The events in Greece over the past few weeks are all too reminiscent of those of late 2010 when Ireland was being drip-fed on emergency liquidity by the European Central Bank and under enormous pressure to accept a bailout.

Think of a steamroller dangling above your head suspended by nothing more than a piece of string.

Except that Greece is already in a programme and the deal it is being forced to accept comes on top of a lot of seriously unpalatable austerity measures it has been forced to implement over the past five or six years.

As I write no deal is in place and the clock is ticking with its trio of international lenders (the Greeks refuse to call them the Troika) giving its government a two-day reprieve.

Meanwhile, the ECB has been meeting on a daily basis to extend emergency aid to its banks. There is a real fear there will be a run on its banks as depositors continue to take money out.

Michael Noonan was among two ministers at the meeting of Eurogroup finance ministers on Monday who reportedly raised the issue for the introduction of capital controls.

Now the Greeks have put a deal on the table which may or may not be accepted at the Thursday summit of EU leaders in Brussels.

The stakes are high; the Government must repay a €1.6 billion loan to the IMF by the end of June.

If it fails to do so, it will have a month in a kind of limbo situation where it will be officially in arrears. But if that is not resolved by the end of July, it will be in default.

The Greek government is reliant on its international lenders for support to repay the loan.

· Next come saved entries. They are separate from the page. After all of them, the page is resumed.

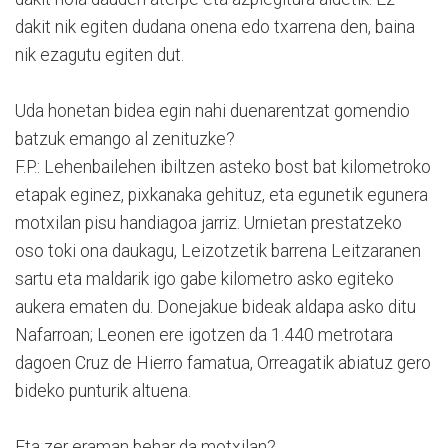
dakit nik egiten dudana onena edo txarrena den, baina
nik ezagutu egiten dut.
Uda honetan bidea egin nahi duenarentzat gomendio
batzuk emango al zenituzke?
F.P.: Lehenbailehen ibiltzen asteko bost bat kilometroko
etapak eginez, pixkanaka gehituz, eta egunetik egunera
motxilan pisu handiagoa jarriz. Urnietan prestatzeko
oso toki ona daukagu, Leizotzetik barrena Leitzaranen
sartu eta maldarik igo gabe kilometro asko egiteko
aukera ematen du. Donejakue bideak aldapa asko ditu
Nafarroan; Leonen ere igotzen da 1.440 metrotara
dagoen Cruz de Hierro famatua, Orreagatik abiatuz gero
bideko punturik altuena.
Eta zer eraman behar da motxilan?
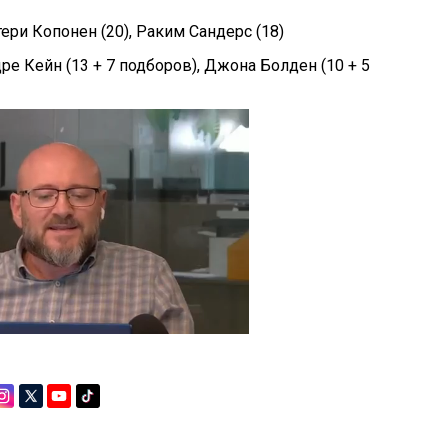
тери Копонен (20), Раким Сандерс (18)
ре Кейн (13 + 7 подборов), Джона Болден (10 + 5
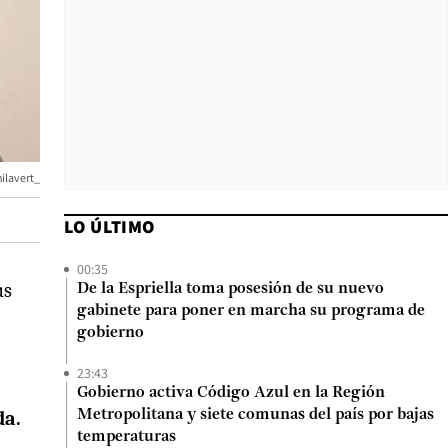
hilavert_
LO ÚLTIMO
00:35
us
De la Espriella toma posesión de su nuevo
gabinete para poner en marcha su programa de
gobierno
23:43
Gobierno activa Código Azul en la Región
da.
Metropolitana y siete comunas del país por bajas
temperaturas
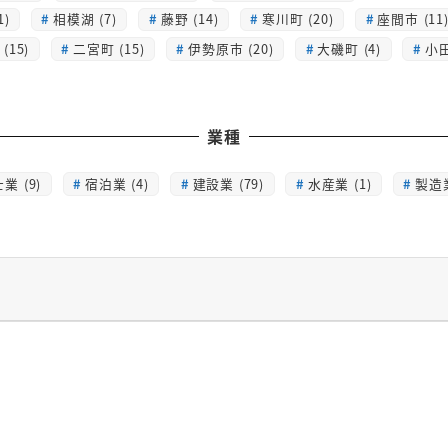
1)
相模湖 (7)
藤野 (14)
寒川町 (20)
座間市 (11
(15)
二宮町 (15)
伊勢原市 (20)
大磯町 (4)
小田
業種
業 (9)
宿泊業 (4)
建設業 (79)
水産業 (1)
製造業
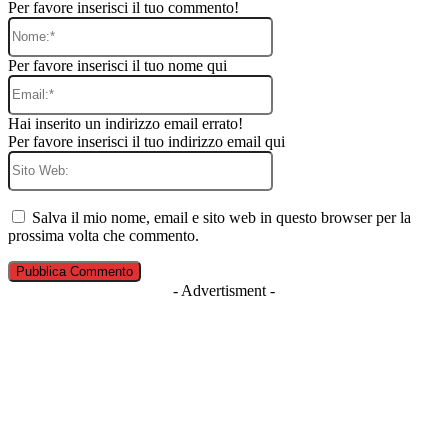
Per favore inserisci il tuo commento!
Nome:*
Per favore inserisci il tuo nome qui
Email:*
Hai inserito un indirizzo email errato!
Per favore inserisci il tuo indirizzo email qui
Sito
Web:
Salva il mio nome, email e sito web in questo browser per la
prossima volta che commento.
- Advertisment -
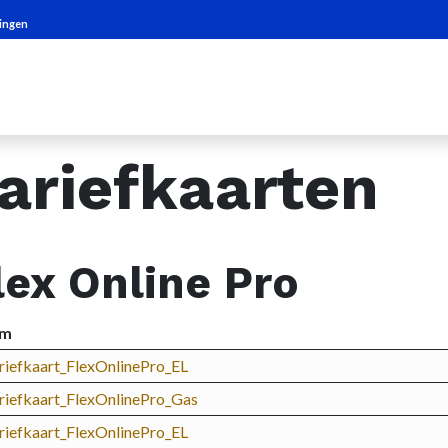
ingen
Elektriciteit & 
tariefkaarten
lex Online Pro
am
riefkaart_FlexOnlinePro_EL
riefkaart_FlexOnlinePro_Gas
riefkaart_FlexOnlinePro_EL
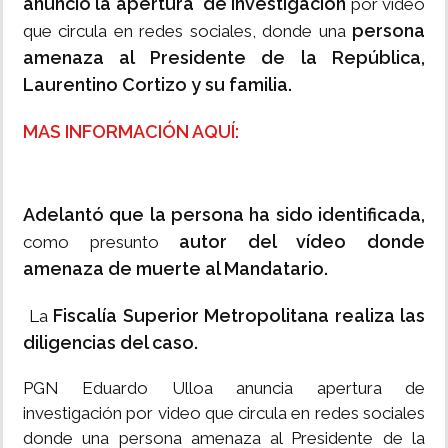
anunció la apertura de investigación
por video
persona
que circula en redes sociales, donde una
amenaza al Presidente de la República,
Laurentino Cortizo y su familia.
MAS INFORMACIÓN AQUÍ:
Adelantó que la persona ha sido identificada,
autor del vídeo donde
como presunto
amenaza de muerte al Mandatario.
Fiscalía Superior Metropolitana realiza las
La
diligencias del caso.
PGN Eduardo Ulloa anuncia apertura de
investigación por video que circula en redes sociales
donde una persona amenaza al Presidente de la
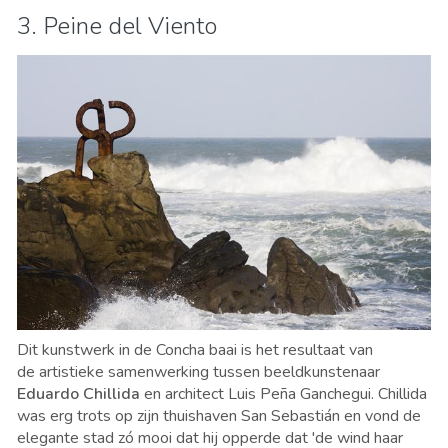
3. Peine del Viento
Dit kunstwerk in de Concha baai is het resultaat van
de artistieke samenwerking tussen beeldkunstenaar
Eduardo Chillida
en architect Luis Peña Ganchegui. Chillida
was erg trots op zijn thuishaven San Sebastián en vond de
elegante stad zó mooi dat hij opperde dat 'de wind haar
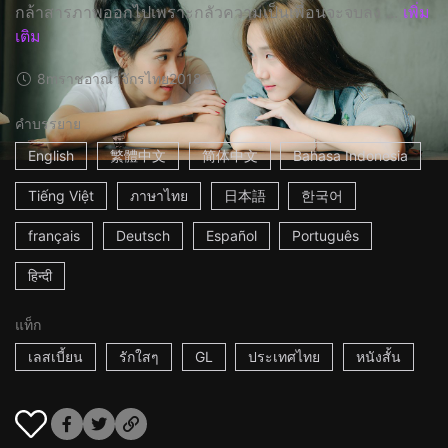
กล้าสารภาพออกไปเพราะกลัวความเป็นเพื่อนจะจบลง ...
เพิ่ม
เติม
8m
ราชอาณาจักรไทย
2018
คำบรรยาย
English
繁體中文
简体中文
Bahasa Indonesia
Tiếng Việt
ภาษาไทย
日本語
한국어
français
Deutsch
Español
Português
हिन्दी
แท็ก
เลสเบี้ยน
รักใสๆ
GL
ประเทศไทย
หนังสั้น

If it fails to satisfy the three institutions it will carry out the meaningful – and very painful – reforms they have demanded, what will follow is… well, to be honest, nobody knows.

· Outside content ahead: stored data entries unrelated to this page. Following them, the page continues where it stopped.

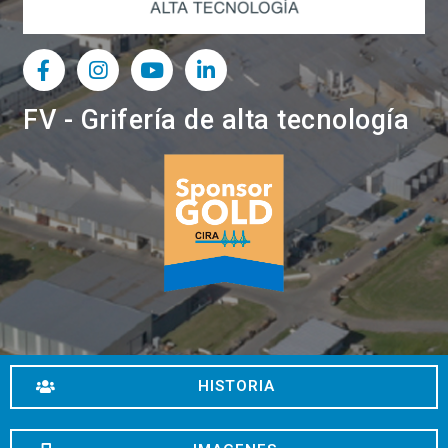
FV - Grifería de alta tecnología
HISTORIA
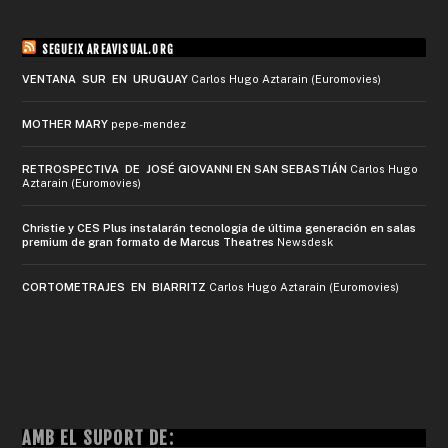
SEGUEIX AREAVISUAL.ORG
VENTANA SUR EN URUGUAY
Carlos Hugo Aztarain (Euromovies)
MOTHER MARY
pepe-mendez
RETROSPECTIVA DE JOSÉ GIOVANNI EN SAN SEBASTIÁN
Carlos Hugo
Aztarain (Euromovies)
Christie y CES Plus instalarán tecnología de última generación en salas
premium de gran formato de Marcus Theatres
Newsdesk
CORTOMETRAJES EN BIARRITZ
Carlos Hugo Aztarain (Euromovies)
AMB EL SUPORT DE:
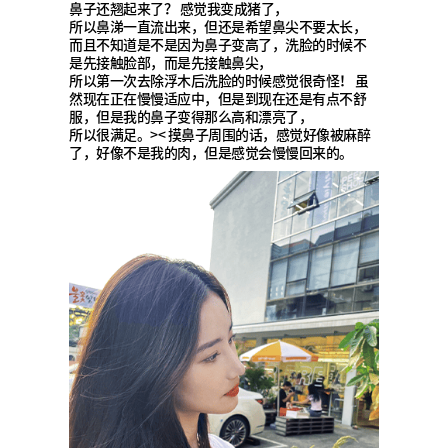
鼻子还翘起来了？ 感觉我变成猪了，
所以鼻涕一直流出来，但还是希望鼻尖不要太长，
而且不知道是不是因为鼻子变高了，洗脸的时候不
是先接触脸部，而是先接触鼻尖，
所以第一次去除浮木后洗脸的时候感觉很奇怪！ 虽
然现在正在慢慢适应中，但是到现在还是有点不舒
服，但是我的鼻子变得那么高和漂亮了，
所以很满足。>< 摸鼻子周围的话，感觉好像被麻醉
了，好像不是我的肉，但是感觉会慢慢回来的。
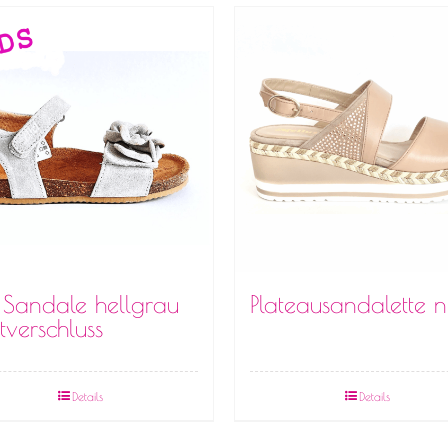
c Sandale hellgrau
Plateausandalette 
tverschluss
Details
Details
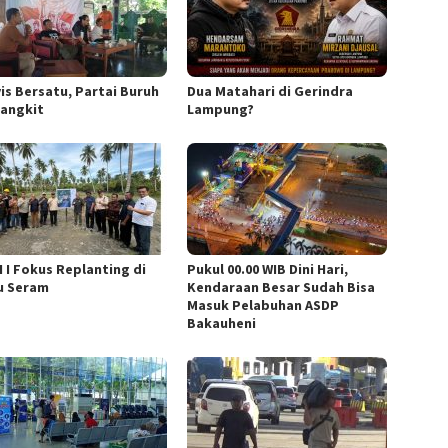
vis Bersatu, Partai Buruh
Dua Matahari di Gerindra
Bangkit
Lampung?
 I Fokus Replanting di
Pukul 00.00 WIB Dini Hari,
u Seram
Kendaraan Besar Sudah Bisa
Masuk Pelabuhan ASDP
Bakauheni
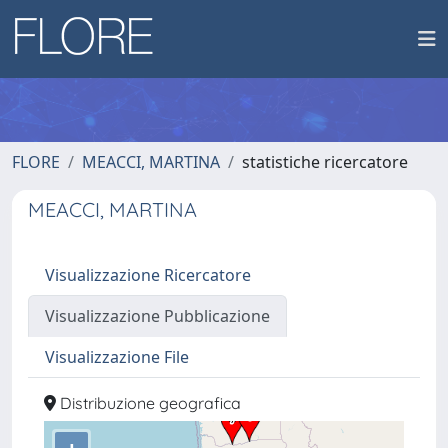
FLORE
MEACCI, MARTINA
statistiche ricercatore
MEACCI, MARTINA
Visualizzazione Ricercatore
Visualizzazione Pubblicazione
Visualizzazione File
Distribuzione geografica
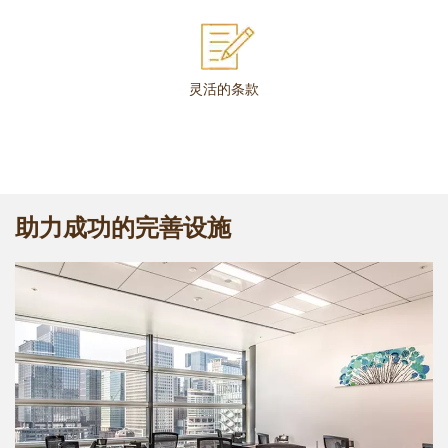
灵活的条款
助力成功的完善设施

The EU has been saying for a long time now that unlike the crisis in 2008 and 2009 it can sustain a big shock like a country leaving the euro or defaulting on its loan. You still wonder.

A Grexit will mean that a lot of Europe’s bigger countries and banks will be left on the hook with unpaid debt.

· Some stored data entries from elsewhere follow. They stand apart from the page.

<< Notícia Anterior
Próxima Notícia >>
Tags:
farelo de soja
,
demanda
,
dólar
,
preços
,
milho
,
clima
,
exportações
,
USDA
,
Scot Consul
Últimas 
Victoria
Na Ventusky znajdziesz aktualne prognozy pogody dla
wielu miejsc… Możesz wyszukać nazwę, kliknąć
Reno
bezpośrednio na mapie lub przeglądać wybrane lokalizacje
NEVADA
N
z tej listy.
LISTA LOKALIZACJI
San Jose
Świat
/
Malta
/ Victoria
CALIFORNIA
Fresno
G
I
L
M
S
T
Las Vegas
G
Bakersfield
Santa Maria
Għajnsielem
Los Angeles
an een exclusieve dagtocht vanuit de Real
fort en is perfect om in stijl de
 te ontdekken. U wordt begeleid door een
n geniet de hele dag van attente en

The knock-on effect, economically and politically, for such a seismic shock is just impossible to predict. Sure, the EU might be able to withstand it. But there are no guarantees.

As for the impact it will have on the Greek people; it’s not going to be good. It’s clear enough from experts to whom I have spoken the Greeks have put forward economic arguments that don’t stack up and have not been backed up by evidence.

But politically the Syriza government led by Alexis Tsipras has been as combative as they come. For months now it has been one against 18 others in the eurozone and equally one against everybody else in the eurogroup.

You have to admire its resolve and its willingness to indulge in brinkmanship – politically if no other way.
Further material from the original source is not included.